In the meantime, ‘Kichisaburo’ was still ill in bed when Oshichi left to the other world.
It was 100 days after her death that he knew she had received the death penalty.
He hurried to her grave in the temple.
“This new grave must be Oshichi’s.
I’m so sad.
I’m the very man that caused her to get the death penalty,”
holding her grave, he cried.
He remembered the promise he had made that night they spent together;
‘We will be together in the next world.”
“I will be with you right now, Oshich.”
He took out a dagger from the inside of the bosom of his kimono.
“Wait! What are you doing?”
The priest swatted his arm to drop the dagger.
“It’s a nuisance for the temple if you commit suicide here.
How could I make an apology to your parents?”
said the priest in an angry voice.
“That’s right! Oshichi herself won’t be pleased by your death,”
Oshichi’s father remonstrated with him not to commit suicide.

“Listen! ‘I’d like Kichi-sama to pray for my next world.’ This is my daughter’s last word for you. Oh, Oshichi!”
said her mother and wept.
It was not so long before he had his head shaved to become a priest at the Myoohin temple in Meguro.
He changed his name Saiun.
He always walked around to pray for Oshichi, his loved one, striking a bell hanging from his neck.
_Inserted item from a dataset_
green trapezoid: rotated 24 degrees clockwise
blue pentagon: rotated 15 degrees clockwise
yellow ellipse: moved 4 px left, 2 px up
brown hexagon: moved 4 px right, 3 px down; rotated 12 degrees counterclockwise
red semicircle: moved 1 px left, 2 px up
After long years of hard ascetic practices, he built a shrine for prayers called Nenbutsu-do at the Myoohin temple.

Later, a kabuki writer told the couple’s sad episode in his drama, so that their names passed down from generation to generation.
The wooden statue of ‘Saiun Priest’ and stone statue of ‘Oshichi-jizo’ are enshrined in the Daienji Temple in Meguro, Tokyo.
You can see a stone monument of Saiun and one more statue of ‘Oshichi-jizo’ at a corner of the grounds of the temple, too.
It is said lots of young women who visit the temple wish to have the same passion for love as Oshichi had.